Mbombog Nkoth Bisseck précise que l’autre nom de Lolo est Si’, le Juge des morts, ce qui place bien cette divinité funéraire, régulatrice et civilisatrice dans la figure d’Osiris (Wosiré), Nyobé, le poisson (Oxhyrinque ?) des cours d’eau au bord desquels se construit la civilisation, Dieu mort, héros qui se régénère indéfiniment. Um, assimilé à l’arc-en-ciel, est le nom duquel Mbombog Mbog Bassong fait provenir la locution grecque Amon, le grand Dieu de Thèbes. Déjà, l’on doit reconnaître que la translittération hiéroglyphique du nom divin kémite forme les lettres Jmn. Le j, se réalisant en y suivant les règles de correspondances phonétiques, peut aussi bien conduire à lire Nyum plutôt qu’Amon comme on le fait jusqu’à présent sur la base auditive et sonore des langues indo-européennes; car, en définitive, le squelette de consonnes montrant les lettres j-m-n peut, non seulement librement s’intervertir, mais conduire aussi à une vocalisation incluant la voyelle u plutôt que la voyelle a.

Ceci est d’autant plus vrai qu’il faut percevoir une correspondance implicite entre les locutions Nyum etNyam.

On le comprend avec le peuple Ashanti du Ghana. En effet, comme Nyum (arc-en-ciel) est l’un des attributs de Nyambè chez les Basaâ, Nyankoton (arc-en-ciel) l’est tout autant pour Nyame chez les Ashanti.

À travers cette correspondance, on fait voir que l’arc-en-ciel a toujours la même fonction de ligne de démarcation (ou pont) entre le monde des mortels et le monde des immortels. Chez les Ashanti, seul l’Asantehene, le roi, a le droit de détenir un tabouret circulaire représentant l’arc-en-ciel. « Amon », le grand Dieu de Thèbes, porte une couronne dont la symbolique évoque les couleurs de l’arc-en-ciel.

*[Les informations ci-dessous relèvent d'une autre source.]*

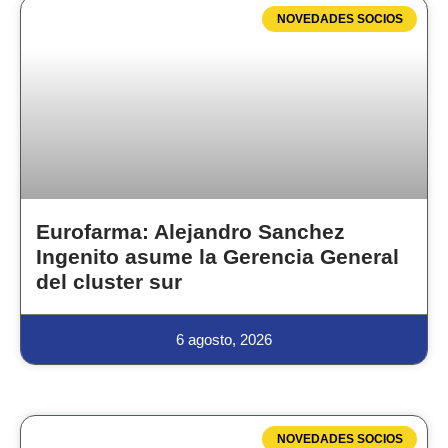
NOVEDADES SOCIOS
Eurofarma: Alejandro Sanchez
Ingenito asume la Gerencia General
del cluster sur
6 agosto, 2026
NOVEDADES SOCIOS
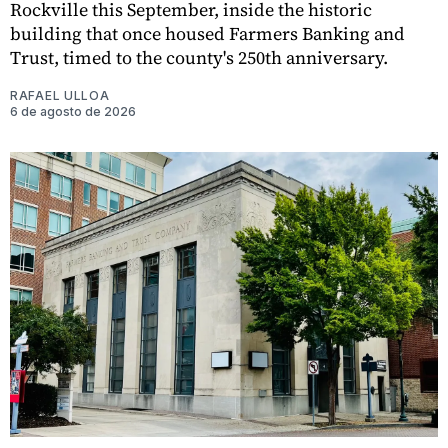
Rockville this September, inside the historic
building that once housed Farmers Banking and
Trust, timed to the county's 250th anniversary.
RAFAEL ULLOA
6 de agosto de 2026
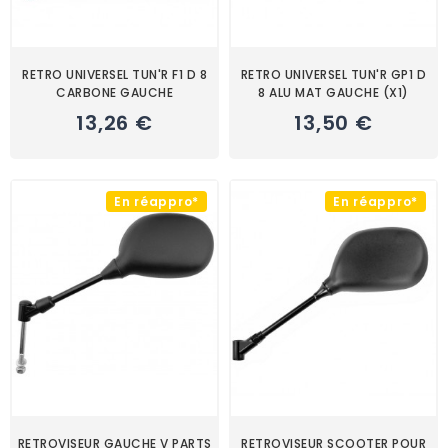
RETRO UNIVERSEL TUN'R F1 D 8
RETRO UNIVERSEL TUN'R GP1 D
CARBONE GAUCHE
8 ALU MAT GAUCHE (X1)
13,26 €
13,50 €
En réappro*
En réappro*
RETROVISEUR GAUCHE V PARTS
RETROVISEUR SCOOTER POUR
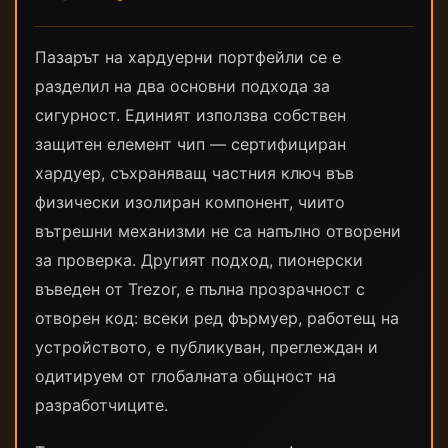
Пазарът на хардуерни портфейли се е
разделил на два основни подхода за
сигурност. Единият използва собствен
защитен елемент чип — сертифициран
хардуер, съхраняващ частния ключ във
физически изолиран компонент, чиито
вътрешни механизми не са напълно отворени
за проверка. Другият подход, пионерски
въведен от Trezor, е пълна прозрачност с
отворен код: всеки ред фърмуер, работещ на
устройството, е публикуван, преглеждан и
одитируем от глобалната общност на
разработчиците.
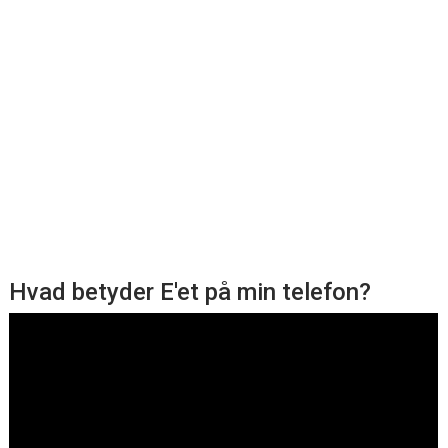
Hvad betyder E'et på min telefon?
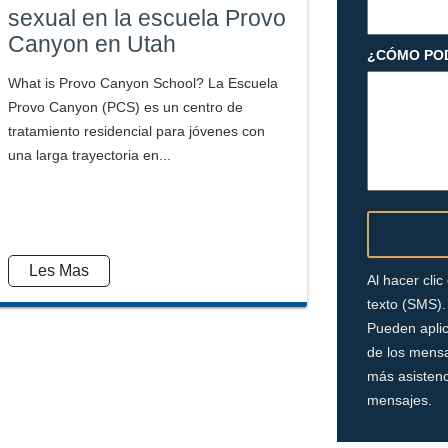
sexual en la escuela Provo
Canyon en Utah
¿CÓMO PO
What is Provo Canyon School? La Escuela
Provo Canyon (PCS) es un centro de
tratamiento residencial para jóvenes con
una larga trayectoria en...
Les Mas
Al hacer cli
texto (SMS).
Pueden aplic
de los mensa
más asistenc
mensajes.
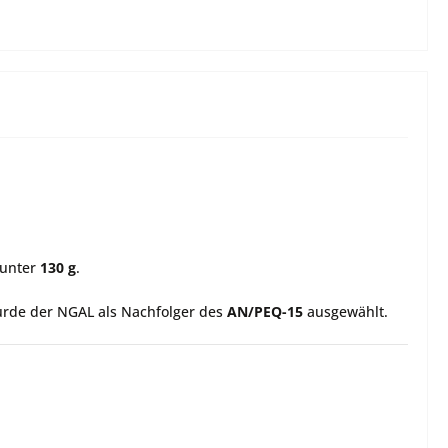
 unter
130 g
.
wurde der NGAL als Nachfolger des
AN/PEQ-15
ausgewählt.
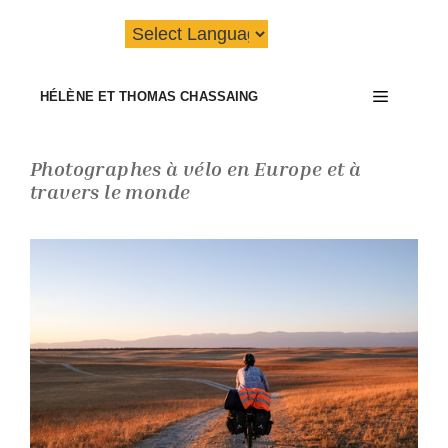
Aller
au
contenu
Menu
HÉLÈNE ET THOMAS CHASSAING
Photographes à vélo en Europe et à
travers le monde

L’autre nom de Nyame chez les Ashanti est Nyonno ou Nyama (Nyémann chez les Ekañ); de ce dernier nom, Nyama, on fait remarquer l’Ymana (Imana) de la tradition des Grands Lacs africains (kinyarwanda). La linguistique appelle métathèse ce phénomène courant, du grec métathésis signifiant permutation, qui consiste en une modification phonétique impliquant un échange plus ou moins important entre deux phonèmes en contact ou proches.

Ce phénomène est aussi observable en chimie par l’échange d’un ou plusieurs atomes entre des corps structuralement apparentés. On reconnaît habituellement par la métathèse le signe remarquable d’une même origine. Ainsi, avec Nyambè, Nyame, Nyamsi, Nzambi, Nzembe,Jambè, Imana, Amoni, etc., il s’agit partout et toujours du même nom.